--- Task prompt ---
Make a tally of the lines in the records that include the string "CityCoco", and give only that number.

--- Data records ---
########################################
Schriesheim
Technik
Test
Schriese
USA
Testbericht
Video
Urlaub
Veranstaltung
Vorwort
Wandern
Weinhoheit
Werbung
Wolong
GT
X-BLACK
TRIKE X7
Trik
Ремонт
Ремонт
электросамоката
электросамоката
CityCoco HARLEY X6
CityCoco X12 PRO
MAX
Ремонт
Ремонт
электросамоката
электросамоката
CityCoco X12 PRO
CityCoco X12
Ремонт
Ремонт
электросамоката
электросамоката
########################################
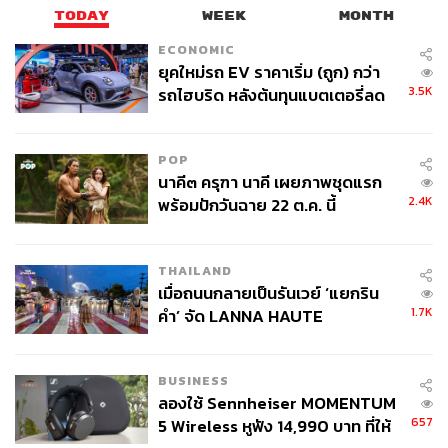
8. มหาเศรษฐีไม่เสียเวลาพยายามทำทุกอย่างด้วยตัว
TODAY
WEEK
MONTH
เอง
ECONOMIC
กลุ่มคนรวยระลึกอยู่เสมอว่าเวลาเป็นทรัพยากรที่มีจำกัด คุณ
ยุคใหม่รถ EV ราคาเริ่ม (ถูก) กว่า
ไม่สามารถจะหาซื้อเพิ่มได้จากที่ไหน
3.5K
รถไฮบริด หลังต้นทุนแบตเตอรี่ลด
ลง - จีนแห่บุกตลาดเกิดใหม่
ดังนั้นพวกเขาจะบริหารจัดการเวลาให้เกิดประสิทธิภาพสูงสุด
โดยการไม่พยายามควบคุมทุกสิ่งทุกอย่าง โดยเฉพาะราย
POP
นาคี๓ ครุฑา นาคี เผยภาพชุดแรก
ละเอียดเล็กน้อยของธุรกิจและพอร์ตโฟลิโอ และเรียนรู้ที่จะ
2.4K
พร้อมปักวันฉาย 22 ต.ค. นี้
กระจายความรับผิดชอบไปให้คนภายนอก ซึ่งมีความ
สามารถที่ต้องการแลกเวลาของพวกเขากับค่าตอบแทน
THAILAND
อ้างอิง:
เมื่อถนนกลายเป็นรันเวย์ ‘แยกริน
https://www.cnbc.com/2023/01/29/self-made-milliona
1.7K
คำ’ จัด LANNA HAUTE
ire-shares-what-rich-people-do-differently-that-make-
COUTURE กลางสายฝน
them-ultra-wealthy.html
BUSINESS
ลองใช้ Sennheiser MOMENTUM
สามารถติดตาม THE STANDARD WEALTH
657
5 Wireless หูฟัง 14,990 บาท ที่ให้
########################################
--- Solution to the exercise ---
4